The bad: The chipseal wasn’t so bad, in reality, but the wind was. It was demoralizing. You wanted to go 22mph, you knew you could (the road looked flat, right?), but you couldn’t. Or at least I couldn’t. I sat at 15-17mph and just grumbled my way through it. And to be honest, I don’t know what is worse: hills or headwinds. Obviously, both are awful, and having them together is a death wish, but hills are at least gaugeable. They end when you get to the top and you get a break on the way down. A headwind is just a battle the whole way, until you turn off the road or throw your bike into a cornfield. Which I considered doing.
My left leg started getting sore about twenty miles into the bike, and it stayed sore until about mile fifty. I had a hard time shaking it, and the only thing that would relieve it was adjusting my position in the saddle to stretch out my IT band. However, by doing so hurt my crotch even more.
My stomach hurt, too, and at first it was because I was so hungry when I started riding. I ate a Snickers bar about twenty minutes in and that held off the hunger pangs, but my intestines did not want to move anything through for another hour or so. I should have sat up to let things settle, but I didn’t want to sit up going into the headwinds. Eventually, it settled.
Oh, and from the time I got onto the bike to the time I got off, I had to pee.
The ugly: One sweet part of the race was the choice of doing the FullRev or the HalfRev. I liked having the halfers out there on the course, because it split things up, took my mind off what I was doing, and put more people on the course. Not that I like more people, but there were plenty of times where I was completely by myself. One example of this was not intentional though. I was passing a halfer up a hill around mile 95, so I took to the left of the lane and passed. Only, I passed him at an intersection where people were standing. I was looking for cops, but I didn’t see any, so I continued through. I heard someone yell something about bikers, but just continued on. There was a guy ahead of me before the intersection that I’d keep my sights on, but with the rolling hills I couldn’t see farther than 200yards ahead. Eventually, I could see farther out, but I couldn’t see him. Could he have got so far ahead of me in that short of time? Hmm. Kept going, until I got to an intersection with lots of cars, no police, and no signs. What? The? Heck! I took a wrong turn somewhere. No later did I say this to myself than do I see a minivan pull up behind me to yell “You gotta come back! You’re off course!” I shook my head, tears welled in my eyes, and I wanted to be done. I missed the paint markings on the road, since the halfer I was passing at the time was riding over them. And I didn’t see the turn sign because it was probably in line with the halfer as well.
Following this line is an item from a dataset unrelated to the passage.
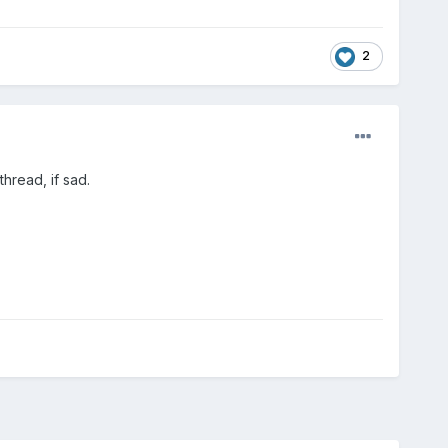
2
thread, if sad.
Or it got knocked down from of the wind. Whatever the excuse is that I come up with, I ended up adding 2.5 miles (and 8 minutes) unnecessarily to my bike. And I was soooo over being on the bike.
I wanted to ask the minivan guy if I could put my bike in his car and get a ride back to transition. I wanted to be done. I was done with chip seal, I was done with wind. And when I eventually got to Huron and had to ride through the town, I was done with that, too. A little, fuzzy, football-sized brown and black lump of fur scurried out from a bush and nearly ran between my spokes, and I was thinking that would really make me done for the day. What the eff was that? I said to myself. Out loud. I might have even yelled it. It looked like a porcupine cat. Or a porcupine Pomeranian. For whatever reason, the fuzzy unknown being stopped before running into me, and scurried back into the bush. Eff.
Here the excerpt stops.